Je pense que le terme ne correspond pas dans ce cas
Il ne peut y avoir de vrai sentiment à partir du moment où tout est travesti par l'argent
La tendresse, l'amour… ne se vend pas
Je ne pense pas que vous soyez ce que l'on nomme une prostituée
Il semblerait que vous vous prostituiez occasionnellement certainement dans un cadre précis (personnes de votre connaissance ?)
C'est différent. Il n'en reste pas moins qu'il n'y aurait pas de prostitué si il n'y avait pas d'homme pour consommer
La loi de l'offre et de la demande…
Soyons honnête combien de femme avez-vous dans votre clientèle ?
L'homme a un lourde responsabilité dans cet état de fait
Oui, occasionnellement, dans un cadre bien précis, avec des personnes que je ne connais que dans ce cadre (donc inconnus quand je les rencontre la première fois, avec un échange de mails préalable). Je ne suis pas une "professionnelle", comme on dit. Ce sont des amants rencontrés avec des modalités strictes (une durée, une rémunération et, à priori, pas de contacts entre les rencontres bien qu'il y ait parfois des liens amicaux qui finissent par se créer avec certains).

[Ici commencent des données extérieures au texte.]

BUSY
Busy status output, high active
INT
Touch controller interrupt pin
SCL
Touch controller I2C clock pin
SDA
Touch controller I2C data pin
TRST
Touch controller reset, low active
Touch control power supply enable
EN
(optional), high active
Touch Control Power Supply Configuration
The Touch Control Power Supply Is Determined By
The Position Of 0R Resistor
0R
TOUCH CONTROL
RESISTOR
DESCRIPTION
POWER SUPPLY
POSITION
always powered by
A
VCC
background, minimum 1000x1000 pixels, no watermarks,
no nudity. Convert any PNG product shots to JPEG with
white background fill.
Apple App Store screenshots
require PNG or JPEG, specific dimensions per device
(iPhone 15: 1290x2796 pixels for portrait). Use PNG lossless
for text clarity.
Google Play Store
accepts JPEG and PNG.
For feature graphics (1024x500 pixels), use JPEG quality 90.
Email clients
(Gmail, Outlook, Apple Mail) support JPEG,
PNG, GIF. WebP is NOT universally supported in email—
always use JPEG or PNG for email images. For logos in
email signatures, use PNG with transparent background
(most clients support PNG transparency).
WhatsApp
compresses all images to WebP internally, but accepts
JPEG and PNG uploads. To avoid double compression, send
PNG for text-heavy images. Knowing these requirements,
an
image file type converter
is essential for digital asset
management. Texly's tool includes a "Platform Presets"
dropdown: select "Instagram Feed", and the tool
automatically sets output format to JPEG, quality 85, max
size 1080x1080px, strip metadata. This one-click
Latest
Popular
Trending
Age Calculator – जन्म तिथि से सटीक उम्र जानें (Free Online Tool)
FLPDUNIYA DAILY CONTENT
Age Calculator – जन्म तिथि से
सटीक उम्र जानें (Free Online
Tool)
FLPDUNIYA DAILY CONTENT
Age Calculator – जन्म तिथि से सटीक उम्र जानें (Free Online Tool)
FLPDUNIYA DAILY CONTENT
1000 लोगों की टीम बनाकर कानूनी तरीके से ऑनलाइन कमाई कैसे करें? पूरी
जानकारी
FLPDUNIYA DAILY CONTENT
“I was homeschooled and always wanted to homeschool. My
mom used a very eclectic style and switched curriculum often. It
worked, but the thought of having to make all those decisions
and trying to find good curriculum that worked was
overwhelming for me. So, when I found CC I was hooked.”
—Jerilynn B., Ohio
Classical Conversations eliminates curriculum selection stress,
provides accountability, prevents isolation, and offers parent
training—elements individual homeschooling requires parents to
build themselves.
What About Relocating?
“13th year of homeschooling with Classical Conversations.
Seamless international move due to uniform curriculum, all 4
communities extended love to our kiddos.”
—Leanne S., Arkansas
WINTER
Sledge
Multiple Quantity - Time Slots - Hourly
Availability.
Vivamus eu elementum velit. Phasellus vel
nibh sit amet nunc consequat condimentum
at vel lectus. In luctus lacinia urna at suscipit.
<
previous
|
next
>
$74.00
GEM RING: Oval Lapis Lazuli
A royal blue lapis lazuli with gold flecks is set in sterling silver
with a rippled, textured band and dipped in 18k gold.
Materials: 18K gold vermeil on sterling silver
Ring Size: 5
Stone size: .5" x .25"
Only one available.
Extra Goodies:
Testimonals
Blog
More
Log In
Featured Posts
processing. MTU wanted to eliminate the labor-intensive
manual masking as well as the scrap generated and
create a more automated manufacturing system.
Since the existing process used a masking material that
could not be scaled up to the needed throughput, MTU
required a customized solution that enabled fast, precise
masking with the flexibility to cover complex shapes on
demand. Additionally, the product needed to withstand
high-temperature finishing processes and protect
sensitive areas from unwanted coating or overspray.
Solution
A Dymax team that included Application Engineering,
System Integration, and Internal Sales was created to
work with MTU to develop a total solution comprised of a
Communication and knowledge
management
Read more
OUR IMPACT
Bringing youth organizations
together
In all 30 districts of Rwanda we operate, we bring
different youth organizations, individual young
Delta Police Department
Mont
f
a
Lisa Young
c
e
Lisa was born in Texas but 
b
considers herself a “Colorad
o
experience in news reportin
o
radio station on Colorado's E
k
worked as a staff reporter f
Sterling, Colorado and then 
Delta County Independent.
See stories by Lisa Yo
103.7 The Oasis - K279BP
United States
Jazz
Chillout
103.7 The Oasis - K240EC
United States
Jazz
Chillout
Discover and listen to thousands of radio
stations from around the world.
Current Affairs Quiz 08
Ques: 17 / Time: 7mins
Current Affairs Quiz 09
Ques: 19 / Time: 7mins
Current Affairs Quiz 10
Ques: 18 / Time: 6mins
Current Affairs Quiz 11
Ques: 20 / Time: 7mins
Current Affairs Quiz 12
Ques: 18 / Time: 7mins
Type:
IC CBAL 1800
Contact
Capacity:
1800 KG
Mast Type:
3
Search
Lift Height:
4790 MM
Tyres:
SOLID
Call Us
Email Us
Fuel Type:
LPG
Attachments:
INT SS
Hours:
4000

Mais je dois dire que, même si tout est travesti, les choses vécues peuvent parfois être très fortes!
Je voudrais insister sur le fait que des femmes comme moi partagent la responsabilité (50/50) avec les hommes. Des fois, je me culpabilise de profiter de la faiblesse de certains hommes. Il y en a qui sont plus fragiles que d'autres. Puis il y en a beaucoup qui se culpabilisent, beaucoup plus qu'on ne le croit. D'ailleurs, dans ces derniers, il y en a qui sont particulièrement délicats et soucieux que la dame soit bien avec eux.
Cela dit, je me distancie relativement des mouvement militants dans lesquels je sens quelque chose qui n'est pas en phase avec ce que je sens tout au fond de moi. Mais j'imagine mal qu'on puisse pénaliser la plupart des hommes qui sont venus me voir (à part certains, incorrects et violents, mais là, c'est comme dans la vie, la violence est un crime). D'autant que ce serait déclarer que je suis une créature sans cervelle sans aucune capacité de choix, ce n'est pas super valorisant!
Ah oui, je me permets de faire un petit rappel de base: en dehors de toute considération morale, il est évident que l'homme est plus en demande au niveau sexuel que la femme, vu que cette dernière est régulièrement en état d’indisponibilité: règles et grossesse. Nous ne sommes pas égaux face aux pulsions de la chair. Et pour répondre à une de vos questions, je n'ai eu qu'une femme dans ma clientèle (un couple en fait).